A receita é um dos grandes ícones da gastronomia paraense. Goste ou não, uma coisa é certa: você nunca provou nada minimamente parecido. Servido numa cuia, o tacacá é um caldo que leva tucupi (suco extraído da raiz da mandioca brava), temperos variados e goma de tapioca. Os sólidos da receita são camarão seco e jambu (o “agrião do Pará”). Não se trata apenas do gosto em si. O jambu causa uma sensação bucal muito difícil de descrever. Uns chamam de amortecimento. Eu acho que se parece mais a uma efervescência, além de um aumento absurdo da salivação, que dura vários minutos.

O tacacá é a street food número um de Belém, vendido em barraquinhas espalhadas por toda a cidade. A tradição é tomar um lá pelas cinco da tarde. A iguaria está para Belém assim como o acarajé está para Salvador. Cada um tem o seu preferido e isso é tão imutável quanto a paixão por um time de futebol. Sendo assim, a maior torcida da cidade é pelo Tacacá do Colégio de Nazaré (bem pertinho da igreja de Nazaré), mais conhecido como Tacacá da Dona Maria. Dona Maria faleceu, mas a qualidade se manteve, sob a batuta de seu filho. Outros moradores da cidade me falaram maravilhas do Tacacá do Renato, que fica pertinho do Remanso do Peixe e relativamente perto do aeroporto.
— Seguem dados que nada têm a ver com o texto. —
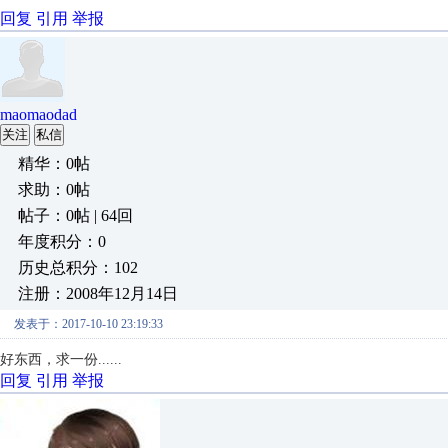
回复
引用
举报
maomaodad
关注
私信
精华：0帖
求助：0帖
帖子：0帖 | 64回
年度积分：0
历史总积分：102
注册：2008年12月14日
发表于：2017-10-10 23:19:33
好东西，求一份......
回复
引用
举报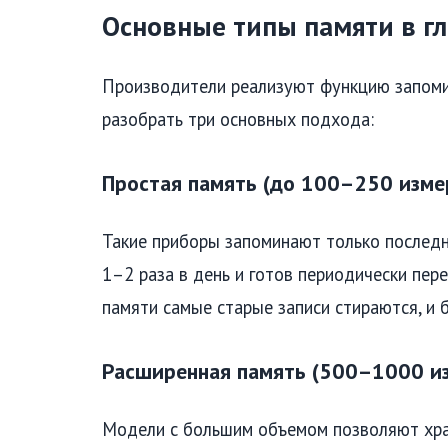
Основные типы памяти в г
Производители реализуют функцию запомин
разобрать три основных подхода:
Простая память (до 100–250 изме
Такие приборы запоминают только последни
1–2 раза в день и готов периодически пер
памяти самые старые записи стираются, и б
Расширенная память (500–1000 и
Модели с большим объемом позволяют хран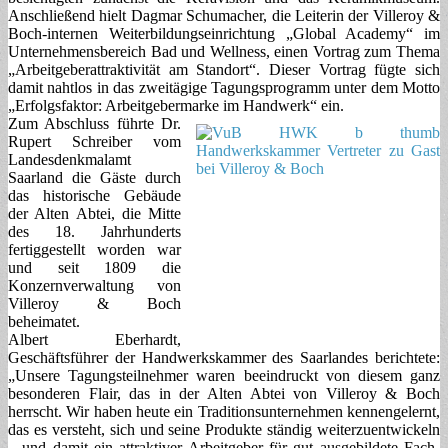
Anschließend hielt Dagmar Schumacher, die Leiterin der Villeroy &
Boch-internen Weiterbildungseinrichtung „Global Academy“ im
Unternehmensbereich Bad und Wellness, einen Vortrag zum Thema
„Arbeitgeberattraktivität am Standort“. Dieser Vortrag fügte sich
damit nahtlos in das zweitägige Tagungsprogramm unter dem Motto
„Erfolgsfaktor: Arbeitgebermarke im Handwerk“ ein.
Zum Abschluss führte Dr.
Rupert Schreiber vom
Landesdenkmalamt
Saarland die Gäste durch
das historische Gebäude
der Alten Abtei, die Mitte
des 18. Jahrhunderts
fertiggestellt worden war
und seit 1809 die
Konzernverwaltung von
Villeroy & Boch
beheimatet.
Albert Eberhardt,
Geschäftsführer der Handwerkskammer des Saarlandes berichtete:
„Unsere Tagungsteilnehmer waren beeindruckt von diesem ganz
besonderen Flair, das in der Alten Abtei von Villeroy & Boch
herrscht. Wir haben heute ein Traditionsunternehmen kennengelernt,
das es versteht, sich und seine Produkte ständig weiterzuentwickeln
– und damit ein attraktiver Arbeitgeber für gut ausgebildete Fach-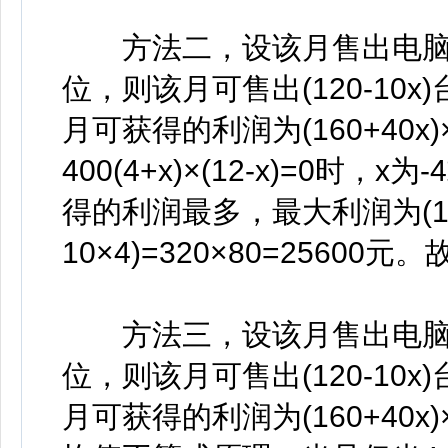
方法二，设该月售出电脑的
位，则该月可售出(120-10x)
月可获得的利润为(160+40x)×(12
400(4+x)×(12-x)=0时，x
得的利润最多，最大利润为(160+
10×4)=320×80=25600
方法三，设该月售出电脑的
位，则该月可售出(120-10x)
月可获得的利润为(160+40x)×(1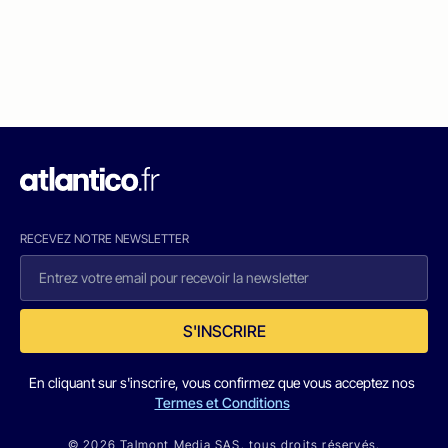
RECEVEZ NOTRE NEWSLETTER
S'INSCRIRE
En cliquant sur s'inscrire, vous confirmez que vous acceptez nos
Termes et Conditions
© 2026 Talmont Media SAS. tous droits réservés.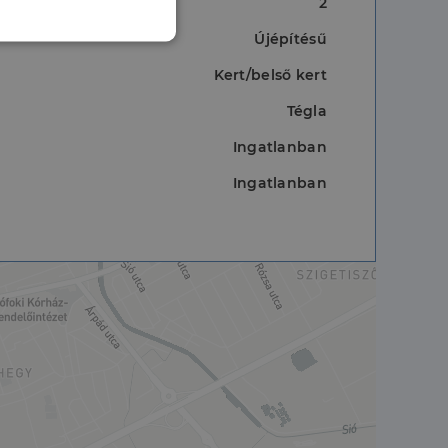
2
Újépítésű
nkcionalitás
Kert/belső kert
Tégla
Ingatlanban
Ingatlanban
jelentkezést és a
hoz való
a a látogatói cookie-
 hogy a Cookie-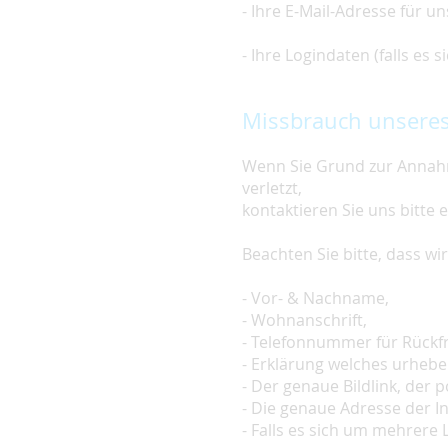
- Ihre E-Mail-Adresse für u
- Ihre Logindaten (falls es
Missbrauch unseres
Wenn Sie Grund zur Annahm
verletzt,
kontaktieren Sie uns bitte 
Beachten Sie bitte, dass w
- Vor- & Nachname,
- Wohnanschrift,
- Telefonnummer für Rückf
- Erklärung welches urheber
- Der genaue Bildlink, der po
- Die genaue Adresse der In
- Falls es sich um mehrere L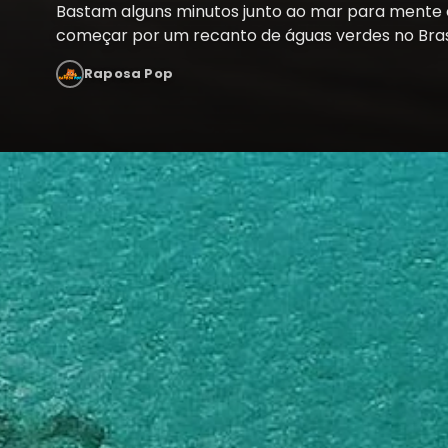
Bastam alguns minutos junto ao mar para mente e
começar por um recanto de águas verdes no Bras
Raposa Pop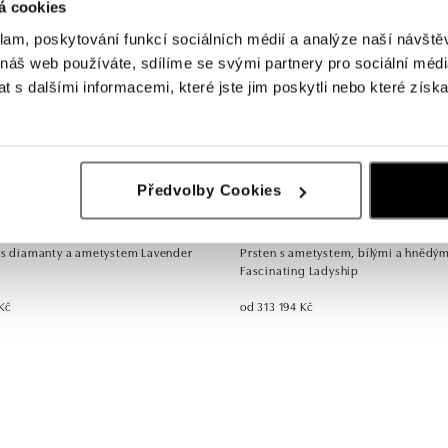
á cookies
klam, poskytování funkcí sociálních médií a analýze naší návšt
 náš web používáte, sdílíme se svými partnery pro sociální média
 s dalšími informacemi, které jste jim poskytli nebo které získa
Předvolby Cookies
ALO
 s diamanty a ametystem Lavender
Prsten s ametystem, bílými a hnědý
Fascinating Ladyship
Kč
od 313 194 Kč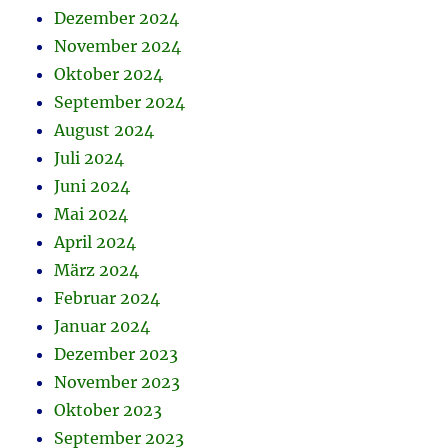
Dezember 2024
November 2024
Oktober 2024
September 2024
August 2024
Juli 2024
Juni 2024
Mai 2024
April 2024
März 2024
Februar 2024
Januar 2024
Dezember 2023
November 2023
Oktober 2023
September 2023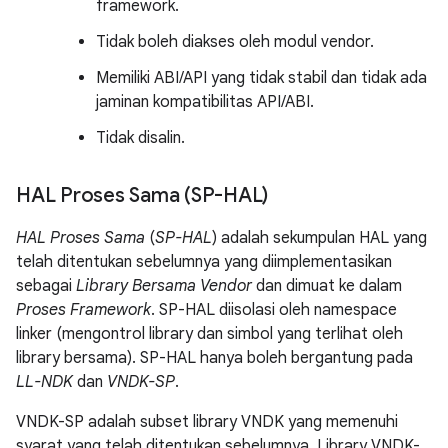
framework.
Tidak boleh diakses oleh modul vendor.
Memiliki ABI/API yang tidak stabil dan tidak ada
jaminan kompatibilitas API/ABI.
Tidak disalin.
HAL Proses Sama (SP-HAL)
HAL Proses Sama
(
SP-HAL
) adalah sekumpulan HAL yang
telah ditentukan sebelumnya yang diimplementasikan
sebagai
Library Bersama Vendor
dan dimuat ke dalam
Proses Framework
. SP-HAL diisolasi oleh namespace
linker (mengontrol library dan simbol yang terlihat oleh
library bersama). SP-HAL hanya boleh bergantung pada
LL-NDK
dan
VNDK-SP
.
VNDK-SP adalah subset library VNDK yang memenuhi
syarat yang telah ditentukan sebelumnya. Library VNDK-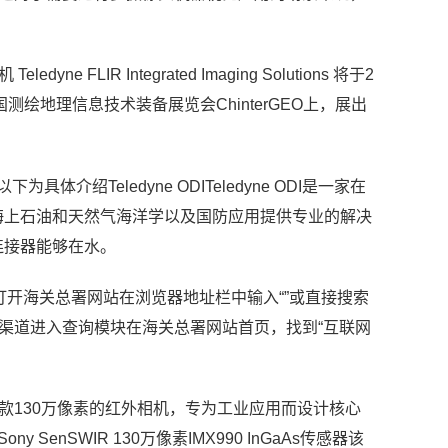
yne FLIR Integrated Imaging Solutions 将于2
绘地理信息技术装备展览会ChinterGEO上，展出
介绍Teledyne ODITeledyne ODI是一家在
海上石油和天然气海洋学以及国防应用提供专业的解决
连接器能够在水。
行打开海关总署网站在浏览器地址栏中输入“”或直接搜索
威渠道进入查询模块在海关总署网站首页，找到“互联网
R系列，这是一款130万像素的红外相机，专为工业应用而设计核心
 SenSWIR 130万像素IMX990 InGaAs传感器该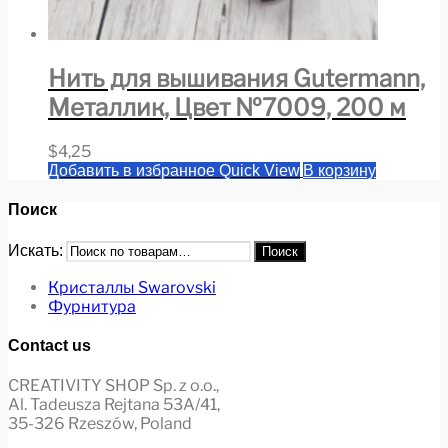
Нить для вышивания Gutermann,
Металлик, Цвет №7009, 200 м
$
4,25
Добавить в избранное
Quick View
В корзину
Поиск
Искать:
Поиск
Кристаллы Swarovski
Фурнитура
Contact us
CREATIVITY SHOP Sp. z o.o.,
Al. Tadeusza Rejtana 53A/41,
35-326 Rzeszów, Poland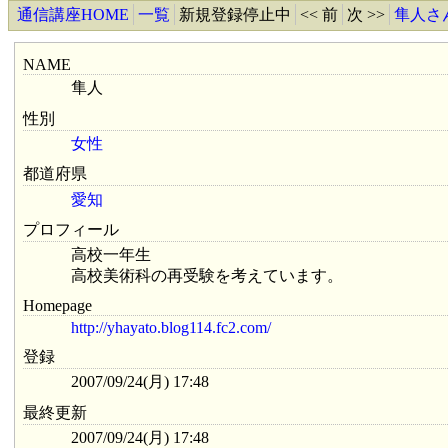
通信講座HOME
一覧
新規登録停止中
<< 前
次 >>
隼人さ
NAME
隼人
性別
女性
都道府県
愛知
プロフィール
高校一年生
高校美術科の再受験を考えています。
Homepage
http://yhayato.blog114.fc2.com/
登録
2007/09/24(月) 17:48
最終更新
2007/09/24(月) 17:48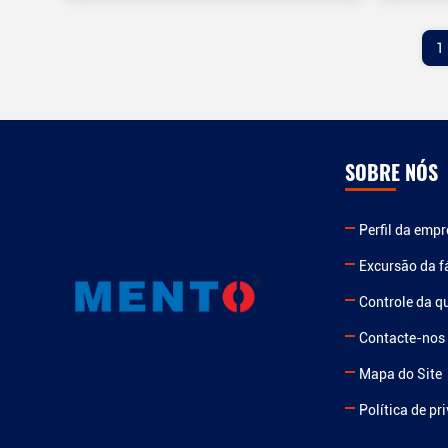
1
SOBRE NÓS
Perfil da emp
Excursão da f
Controle da q
Contacte-nos
Mapa do Site
Política de pr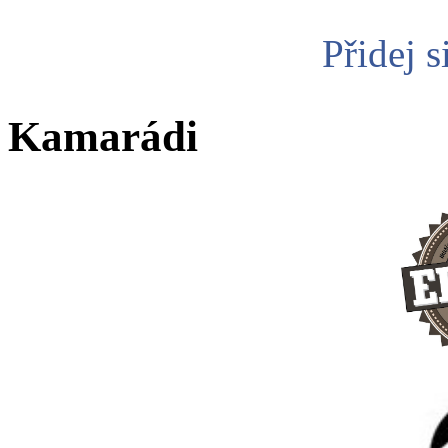
Přidej s
Kamarádi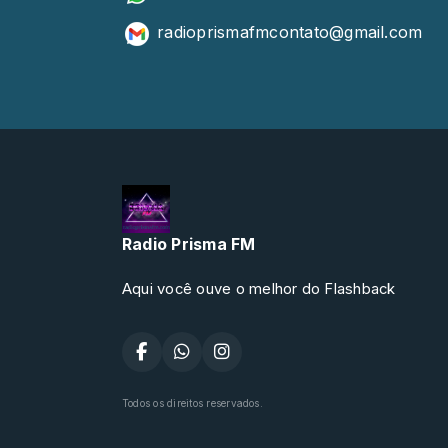
radioprismafmcontato@gmail.co
Radio Prisma FM
Aqui você ouve o melhor do Flashback
Todos os direitos reservados.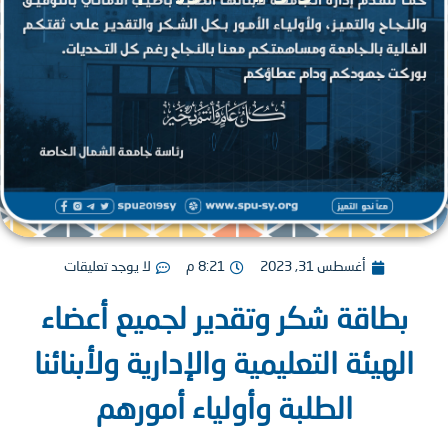
أغسطس 31, 2023
8:21 م
لا يوجد تعليقات
بطاقة شكر وتقدير لجميع أعضاء
لهيئة التعليمية والإدارية ولأبنائنا
الطلبة وأولياء أمورهم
Gostei muito do tacacá. Mas tenho a impressão que ainda preciso praticar mais – é daquelas coisas que você começa curtir na medida em que conhece melhor, tipo sushi. Deixei para provar no último dia e, devo confessar, já estava um pouco saturada de jambu. A tal da ervinha é uma espécie de esporte radical do paladar; incrível, mas cansa.